A wave of Labour frontbenchers including Jess Phillips have resigned in order to back an SNP motion calling for a ceasefire in Gaza.
Afzal Khan, Yasmin Qureshi, Paula Barker and Naz Shah are among the eight shadow junior ministers that quit in order to defy party orders to abstain from the vote.
Rachel Hopkins, Sarah Owen and Andy Slaughter have also left their frontbench roles after breaking the party whip to back the amendment.
The MPs say Sir Keir Starmer’s calls for humanitarian pauses in the Israel-Hamas war don’t go far enough.
Two parliamentary private secretaries, Dan Carden and Mary Foy, have also left the frontbench, while 56 Labour MPs rebelled in total to back the SNP amendment.
Labour leader Sir Keir Starmer said: “I regret that some colleagues felt unable to support the position tonight.
“But I wanted to be clear about where I stood, and where I will stand.
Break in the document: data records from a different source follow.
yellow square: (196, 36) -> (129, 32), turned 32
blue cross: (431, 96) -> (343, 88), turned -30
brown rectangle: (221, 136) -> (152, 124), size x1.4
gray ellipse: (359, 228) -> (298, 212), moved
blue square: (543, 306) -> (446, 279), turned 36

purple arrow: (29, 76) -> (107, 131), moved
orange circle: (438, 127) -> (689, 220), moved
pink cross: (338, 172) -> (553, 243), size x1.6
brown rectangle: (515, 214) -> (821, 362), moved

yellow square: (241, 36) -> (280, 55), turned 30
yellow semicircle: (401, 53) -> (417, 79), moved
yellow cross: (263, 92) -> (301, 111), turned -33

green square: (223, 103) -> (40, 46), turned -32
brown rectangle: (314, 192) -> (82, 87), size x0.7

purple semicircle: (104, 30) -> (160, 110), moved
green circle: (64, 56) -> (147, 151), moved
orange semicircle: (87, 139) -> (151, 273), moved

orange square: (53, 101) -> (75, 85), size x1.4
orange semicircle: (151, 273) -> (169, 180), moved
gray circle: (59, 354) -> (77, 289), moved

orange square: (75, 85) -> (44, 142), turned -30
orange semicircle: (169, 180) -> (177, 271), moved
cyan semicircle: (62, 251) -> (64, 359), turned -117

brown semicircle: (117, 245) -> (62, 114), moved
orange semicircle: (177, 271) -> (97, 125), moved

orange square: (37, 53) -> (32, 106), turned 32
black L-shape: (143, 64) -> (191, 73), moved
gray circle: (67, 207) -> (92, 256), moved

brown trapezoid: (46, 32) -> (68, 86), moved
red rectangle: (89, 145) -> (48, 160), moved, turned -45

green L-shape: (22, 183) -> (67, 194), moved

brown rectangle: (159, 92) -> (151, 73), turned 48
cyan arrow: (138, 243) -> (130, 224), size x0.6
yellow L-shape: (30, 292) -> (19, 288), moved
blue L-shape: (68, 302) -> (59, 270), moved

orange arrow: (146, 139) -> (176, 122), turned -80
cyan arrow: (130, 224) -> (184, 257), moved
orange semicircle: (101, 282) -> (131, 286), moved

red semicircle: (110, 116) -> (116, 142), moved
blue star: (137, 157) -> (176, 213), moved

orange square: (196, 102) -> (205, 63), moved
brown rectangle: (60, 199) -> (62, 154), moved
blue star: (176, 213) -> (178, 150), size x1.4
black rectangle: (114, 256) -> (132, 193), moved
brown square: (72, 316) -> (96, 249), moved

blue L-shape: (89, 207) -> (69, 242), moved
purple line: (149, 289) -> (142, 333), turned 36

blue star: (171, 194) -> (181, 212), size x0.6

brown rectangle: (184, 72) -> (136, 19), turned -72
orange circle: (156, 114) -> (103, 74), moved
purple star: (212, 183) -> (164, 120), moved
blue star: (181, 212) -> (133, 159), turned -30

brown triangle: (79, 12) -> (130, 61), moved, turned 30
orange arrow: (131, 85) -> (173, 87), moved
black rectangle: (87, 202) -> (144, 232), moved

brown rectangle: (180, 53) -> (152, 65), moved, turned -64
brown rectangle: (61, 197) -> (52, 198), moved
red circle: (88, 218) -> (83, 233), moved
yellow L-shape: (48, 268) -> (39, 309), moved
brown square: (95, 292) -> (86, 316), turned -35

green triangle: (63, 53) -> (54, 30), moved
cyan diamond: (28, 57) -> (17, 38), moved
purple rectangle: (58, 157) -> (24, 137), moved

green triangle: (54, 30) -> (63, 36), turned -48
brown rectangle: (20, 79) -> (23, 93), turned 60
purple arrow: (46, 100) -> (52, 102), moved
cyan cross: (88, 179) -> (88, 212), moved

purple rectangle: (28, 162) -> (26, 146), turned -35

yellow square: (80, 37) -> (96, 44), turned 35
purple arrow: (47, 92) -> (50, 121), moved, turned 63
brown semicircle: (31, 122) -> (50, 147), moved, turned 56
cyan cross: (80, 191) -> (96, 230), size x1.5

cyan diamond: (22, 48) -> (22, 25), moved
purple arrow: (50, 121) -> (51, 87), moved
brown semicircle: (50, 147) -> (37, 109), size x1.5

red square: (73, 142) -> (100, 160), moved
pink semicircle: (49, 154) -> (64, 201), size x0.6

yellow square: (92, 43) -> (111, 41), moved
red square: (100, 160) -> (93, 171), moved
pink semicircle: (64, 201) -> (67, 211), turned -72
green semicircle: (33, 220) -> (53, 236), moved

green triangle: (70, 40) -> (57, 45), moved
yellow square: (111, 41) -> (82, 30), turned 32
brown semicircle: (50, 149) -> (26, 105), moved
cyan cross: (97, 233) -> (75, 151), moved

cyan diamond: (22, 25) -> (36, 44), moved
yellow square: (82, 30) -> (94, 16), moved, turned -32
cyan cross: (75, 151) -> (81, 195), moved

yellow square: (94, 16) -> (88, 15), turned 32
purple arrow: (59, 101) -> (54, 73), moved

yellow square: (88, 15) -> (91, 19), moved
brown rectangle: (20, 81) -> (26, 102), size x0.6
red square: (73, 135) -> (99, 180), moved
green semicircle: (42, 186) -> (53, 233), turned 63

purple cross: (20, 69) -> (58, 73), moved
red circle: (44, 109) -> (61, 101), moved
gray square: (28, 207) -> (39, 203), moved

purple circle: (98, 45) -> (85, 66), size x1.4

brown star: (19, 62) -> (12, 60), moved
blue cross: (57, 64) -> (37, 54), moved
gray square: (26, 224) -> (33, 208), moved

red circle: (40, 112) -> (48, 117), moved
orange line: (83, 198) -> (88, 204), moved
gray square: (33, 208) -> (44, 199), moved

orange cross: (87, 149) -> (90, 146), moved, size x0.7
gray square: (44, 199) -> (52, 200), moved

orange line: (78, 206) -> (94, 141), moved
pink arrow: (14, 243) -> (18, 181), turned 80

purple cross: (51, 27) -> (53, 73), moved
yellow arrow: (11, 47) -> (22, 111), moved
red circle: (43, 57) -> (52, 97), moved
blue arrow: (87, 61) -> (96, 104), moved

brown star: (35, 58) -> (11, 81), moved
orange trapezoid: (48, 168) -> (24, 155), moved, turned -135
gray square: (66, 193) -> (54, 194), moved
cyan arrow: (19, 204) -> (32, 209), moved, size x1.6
Leadership is about doing the right thing. That is the least the public deserves. And the least that leadership demands.”
The Labour Party has been divided over its approach to the Middle East conflict, with numerous MPs and some members of the shadow frontbench calling for a ceasefire – something Sir Keir Starmer does not currently support.
The Labour leader has backed the UK Government’s position of pushing for humanitarian pauses in the fighting to allow aid to reach Palestinians trapped in the bombarded territory but stopping short of calling for a total cessation of hostilities – saying that would “embolden” Hamas.
The resignations tonight mean that nine shadow ministers have quit over Labour’s position, after Imran Hussain stepped down last week.
Sky News’s political correspondent Tamara Cohen described the resignations as possibly the “biggest challenge to Starmer’s authority” yet.
The resignations were expected after the SNP tabled an amendment to the King’s Speech backing a ceasefire.
Labour MPs were told to abstain on the motion, with members of the frontbench expected to resign or face the sack if they defy the party orders.
By tradition, those occupying frontbench positions are bound by a collective responsibility that they support the party’s position but, so far, Sir Keir has allowed some to deviate by expressing support for a ceasefire in Gaza.
However Labour frontbenchers who rebel to back a rival amendment would normally face the sack for breaking the party whip.
Ms Phillips, the most high profile MP to step down, said it was with a “heavy heart” that she quit.
In a resignation letter, the Birmingham Yardley MP wrote: “This week has been one of the toughest weeks in politics since I entered Parliament.
“I have tried to do everything that I could to make it so that this was not the outcome, but it is with a heavy heart that I will be leaving my post in the Shadow Home Office team.
“On this occasion I must vote with my constituents, my head, and my heart which has felt as if it were breaking over the last four weeks with the horror of the situation in Israel and Palestine.
“I can see no route where the current military action does anything but put at risk the hope of peace and security for anyone in the region now and in the future.”